Le 21 septembre, à l’âge de 99 ans, Léon Landini s’est éteint dans le calme absolu de sa maison de Saint-Laurent-du-Var. Aucune alerte presse, aucun bandeau défilant à la télévision. Seuls quelques sites militants relayèrent brièvement la nouvelle : “Le dernier FTP-MOI s’en est allé.” Il était seul, sans témoin, dans une pièce modeste où trônaient encore des affiches de la Résistance, des portraits de ses camarades fusillés et un petit poste de radio. Ses voisins, ne l’ayant pas vu sortir depuis trois jours, prévinrent les autorités. Les secours le trouvèrent allongé, un livre ouvert sur la poitrine – une biographie de Missak Manouchian. Aucune famille proche ne se manifesta immédiatement ; Léon Landini n’avait ni enfant ni conjoint vivant. Sa vie, il l’avait donnée à un combat, et ce combat l’avait accompagné jusqu’au bout.

Le jour de l’enterrement, seule une vingtaine de personnes se réunirent au cimetière : d’anciens camarades, des historiens engagés, un ou deux journalistes indépendants. Aucun représentant de l’État, pas de drapeau officiel, pas de discours de ministre.
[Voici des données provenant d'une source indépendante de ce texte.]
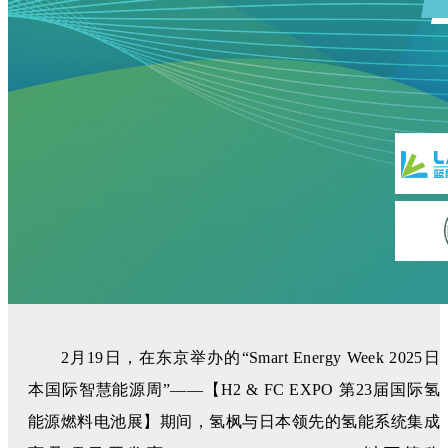
2月19日，在东京举办的“Smart Energy Week 2025日
本国际智慧能源周”——【H2 & FC EXPO 第23届国际氢
能源燃料电池展】期间，氢枫与日本领先的氢能系统集成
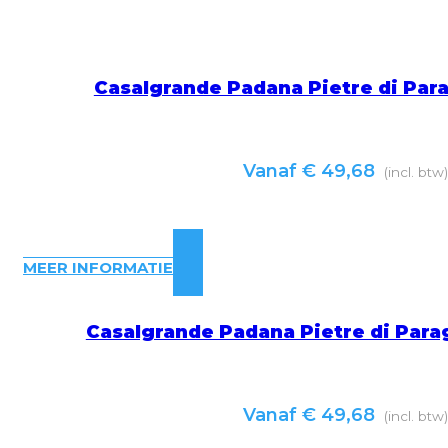
Casalgrande Padana Pietre di Par
Vanaf
€
49,68
(incl. btw
MEER INFORMATIE
Casalgrande Padana Pietre di Para
Vanaf
€
49,68
(incl. btw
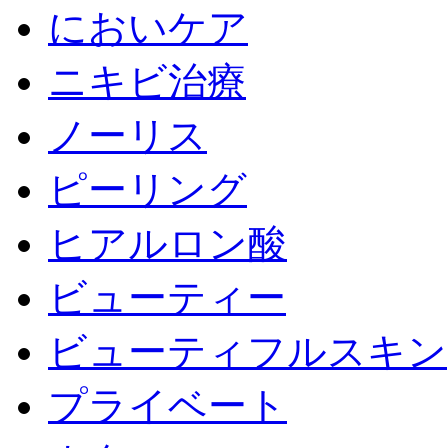
においケア
ニキビ治療
ノーリス
ピーリング
ヒアルロン酸
ビューティー
ビューティフルスキン
プライベート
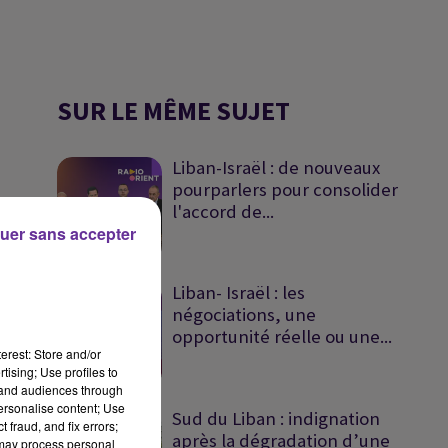
SUR LE MÊME SUJET
Liban-Israël : de nouveaux
pourparlers pour consolider
l'accord de...
uer sans accepter
Liban- Israël : les
négociations, une
opportunité réelle ou une...
erest: Store and/or
tising; Use profiles to
tand audiences through
personalise content; Use
Sud du Liban : indignation
 fraud, and fix errors;
après la dégradation d’une
 may process personal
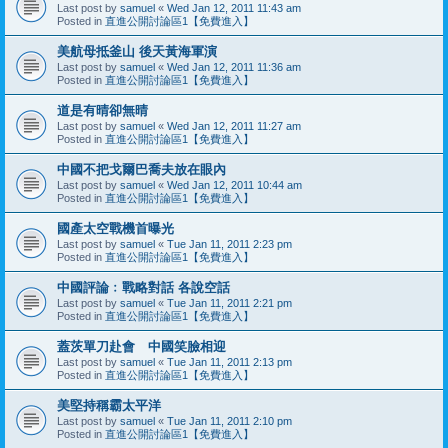
Last post by
samuel
«
Wed Jan 12, 2011 11:43 am
Posted in
直進公開討論區1【免費進入】
美航母抵釜山 後天黃海軍演
Last post by
samuel
«
Wed Jan 12, 2011 11:36 am
Posted in
直進公開討論區1【免費進入】
道是有晴卻無晴
Last post by
samuel
«
Wed Jan 12, 2011 11:27 am
Posted in
直進公開討論區1【免費進入】
中國不把戈爾巴喬夫放在眼內
Last post by
samuel
«
Wed Jan 12, 2011 10:44 am
Posted in
直進公開討論區1【免費進入】
國產太空戰機首曝光
Last post by
samuel
«
Tue Jan 11, 2011 2:23 pm
Posted in
直進公開討論區1【免費進入】
中國評論﹕戰略對話 各說空話
Last post by
samuel
«
Tue Jan 11, 2011 2:21 pm
Posted in
直進公開討論區1【免費進入】
蓋茨單刀赴會 中國笑臉相迎
Last post by
samuel
«
Tue Jan 11, 2011 2:13 pm
Posted in
直進公開討論區1【免費進入】
美堅持稱霸太平洋
Last post by
samuel
«
Tue Jan 11, 2011 2:10 pm
Posted in
直進公開討論區1【免費進入】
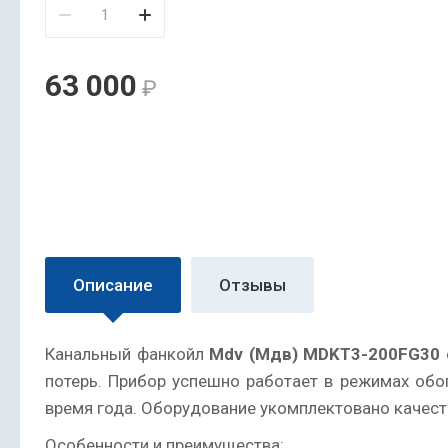
63 000
₽
Описание
Отзывы
Канальный фанкойл
Mdv (Мдв) MDKT3-200FG30
потерь. Прибор успешно работает в режимах об
время года. Оборудование укомплектовано качес
Особенности и преимущества:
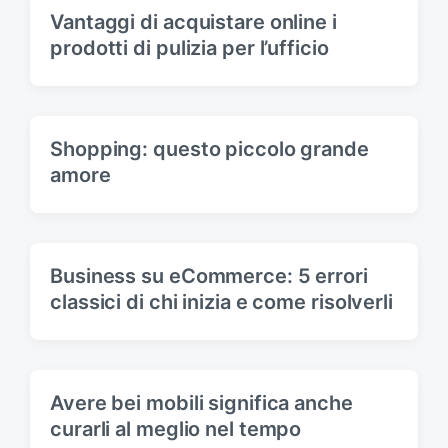
Vantaggi di acquistare online i
prodotti di pulizia per l’ufficio
Shopping: questo piccolo grande
amore
Business su eCommerce: 5 errori
classici di chi inizia e come risolverli
Avere bei mobili significa anche
curarli al meglio nel tempo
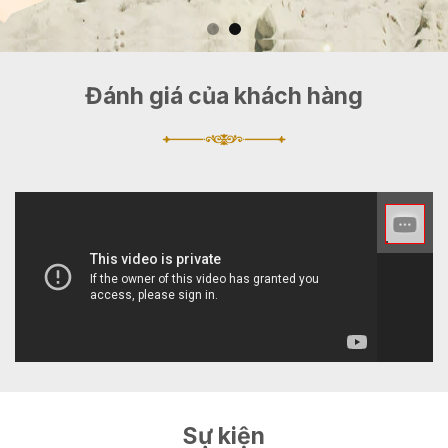
Đánh giá của khách hàng
Sự kiện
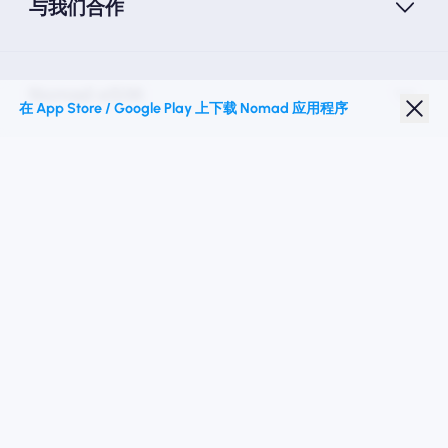
与我们合作
Nomad eSIM
在 App Store / Google Play 上下载 Nomad 应用程序
学生折扣
热门目的地
关注我们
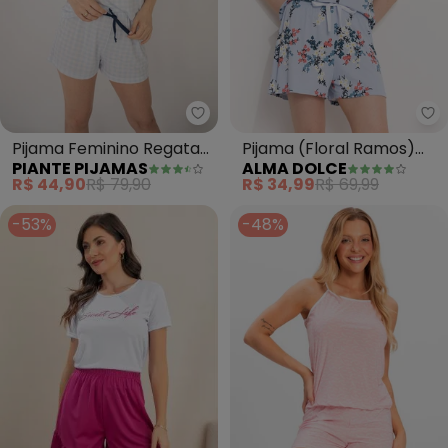
Piante Pijamas - Pijama Feminin
Al
Pijama Feminino Regata
Pijama (Floral Ramos)
PIANTE PIJAMAS
ALMA DOLCE
Poliviscose Xadrez (Azul)
em Canelado
R$ 44,90
R$ 79,90
R$ 34,99
R$ 69,99
-53%
-48%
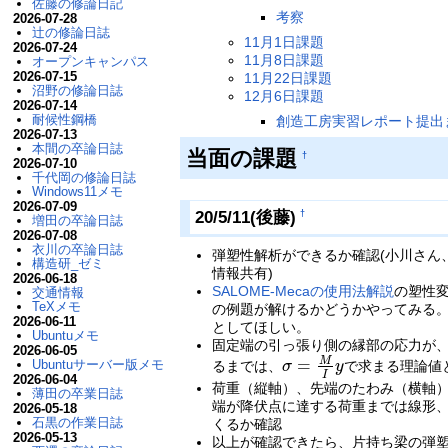
佐藤の修論日記
考察
2026-07-28
辻の修論日誌
11月1日課題
2026-07-24
11月8日課題
オープンキャンパス
2026-07-15
11月22日課題
沼野の修論日誌
12月6日課題
2026-07-14
耐候性鋼橋
創造工房実習レポート提出
2026-07-13
本間の卒論日誌
当面の課題
†
2026-07-10
千代岡の修論日誌
Windows11メモ
2026-07-09
20/5/11(後藤)
†
増田の卒論日誌
2026-07-08
衣川の卒論日誌
弾塑性解析ができるか確認(小川さん
構造研_ゼミ
情報共有)
2026-06-18
SALOME-Mecaの使用法解説
の塑性変
交通情報
TeXメモ
の例題が解けるかどうかやってみる
2026-06-11
としてほしい。
Ubuntuメモ
固定端の引っ張り側の縁部の応力が、降伏
2026-06-05
M
=
Ubuntuサーバー版メモ
るまでは、
σ
y
で求まる理論値
σ
=
M
I
y
I
2026-06-04
荷重（縦軸）、先端のたわみ（横軸
薄田の卒業日誌
端が降伏点に達する荷重までは線形
2026-05-18
石黒の作業日誌
くるか確認
2026-05-13
以上が確認できたら、片持ち梁の弾塑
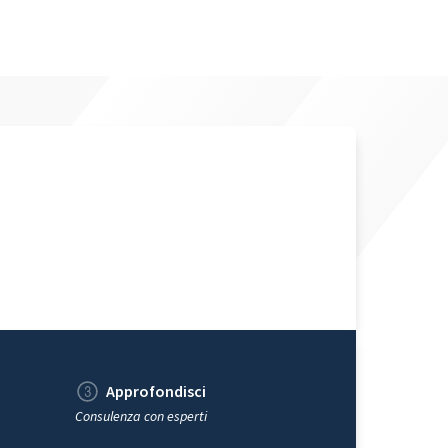
Approfondisci
Consulenza con esperti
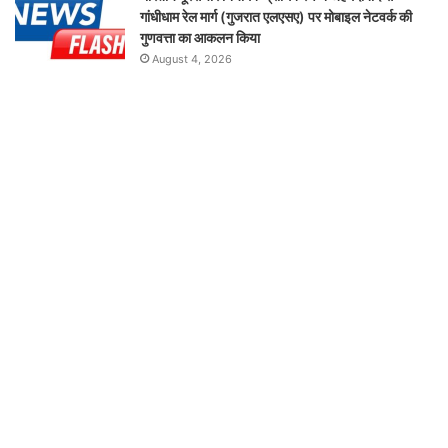
गांधीधाम रेल मार्ग (गुजरात एलएसए) पर मोबाइल नेटवर्क की
गुणवत्ता का आकलन किया
August 4, 2026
Un jeune militant lut un extrait de ses lettres publiques : “Je ne pardonne pas à ceux qui réécrivent l’histoire, je ne pardonne pas à ceux qui taisent les noms des bourreaux.”

La mort silencieuse de Léon Landini, loin des caméras, pose une question dérangeante : pourquoi certains héros disparaissent-ils sans hommage, alors que d’autres, moins irréprochables, sont célébrés avec faste ? Est-ce la radicalité de ses convictions qui a effrayé la République, ou bien avons-nous collectivement préféré oublier les figures trop dérangeantes ? Le patrimoine de Léon Landini n’est pas un héritage matériel, mais un legs moral. Il nous oblige, il nous rappelle que la vérité historique ne se plie pas aux modes politiques, que le devoir de mémoire ne s’accommode pas de l’amnésie sélective. À travers ses combats, il a incarné une fidélité sans concession à des principes que notre époque peine à porter haut.

Faut-il tout pardonner au nom de l’unité nationale ? Le silence d’État vaut-il l’absolution de l’histoire ? Et surtout, à force d’ignorer ceux qui ont résisté pour nous, ne sommes-nous pas en train de perdre la boussole morale de notre pays ? Léon Landini repose en paix, sans mausolée ni plaque dorée, mais avec l’intégrité intacte de ceux qui n’ont jamais renoncé. Il laisse une mémoire indocile, une voix que rien n’a pu faire taire, une interpellation puissante à la conscience collective.